Et voilà que tout cela me mène à Pas-du-tout-où-je-voulais-aller, dans le pays complètement inattendu d’une certaine histoire de la presse musicale underground et amoureuse. Car le nom de Carl Gayle, les quelques textes et l’interview que j’ai trouvés de lui, tout cela forme une petite constellation qui est comme un filet de pêche miraculeux, et celui qui le tire hors de l’eau fait remonter tout un tas de nouveaux noms-poèmes… à commencer par l’inoubliable Jahugliman, merveilleusement belle (à contempler) publication underground qui a sévit quelque part entre 1978 et 1982 (ou après ?), un zine du feu de dieu entièrement rédigé en créole jamaïcain. De ce que j’en ai vu ça parlait de musique, de religion, d’amour, de poésie, et de politique bien sûr. Un peu avant, entre 1973 et 1977 précisément, Gayle a fait partie de l’aventure du très célèbre et très culte magazine britannique Black Music.
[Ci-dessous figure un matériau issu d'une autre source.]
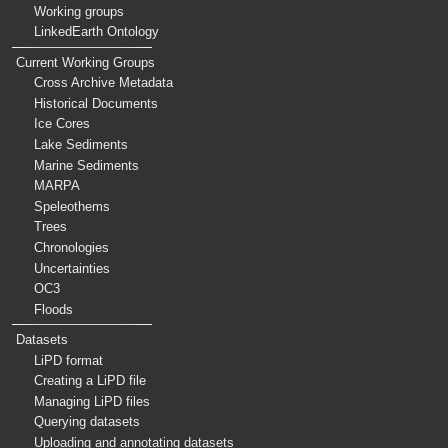
Working groups
LinkedEarth Ontology
Current Working Groups
Cross Archive Metadata
Historical Documents
Ice Cores
Lake Sediments
Marine Sediments
MARPA
Speleothems
Trees
Chronologies
Uncertainties
OC3
Floods
Datasets
LiPD format
Creating a LiPD file
Managing LiPD files
Querying datasets
Uploading and annotating datasets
Il édite toujours un magazine ; Jahugliman est donc devenu Jahug nom d’un objet protéiforme et pas vraiment défini, à la fois artiste et label, sur lequel est paru l’année dernière un album qui donne très envie , réduction d’une beauté à crier.

Et voilà donc une nouvelle étoile dans mon ciel mental, Jahugliman & friends, Carl Gayle aka toute une vie à chanter et à écrire sur la musique, la musique du cœur, avec la colère intacte qui rayonne par toutes les fenêtres, et tout un tas de pelotes de laines qui traînent, et de chaînes un peu rouillée, et de câbles jack, des fils à tirer, des fils à tirer de partout.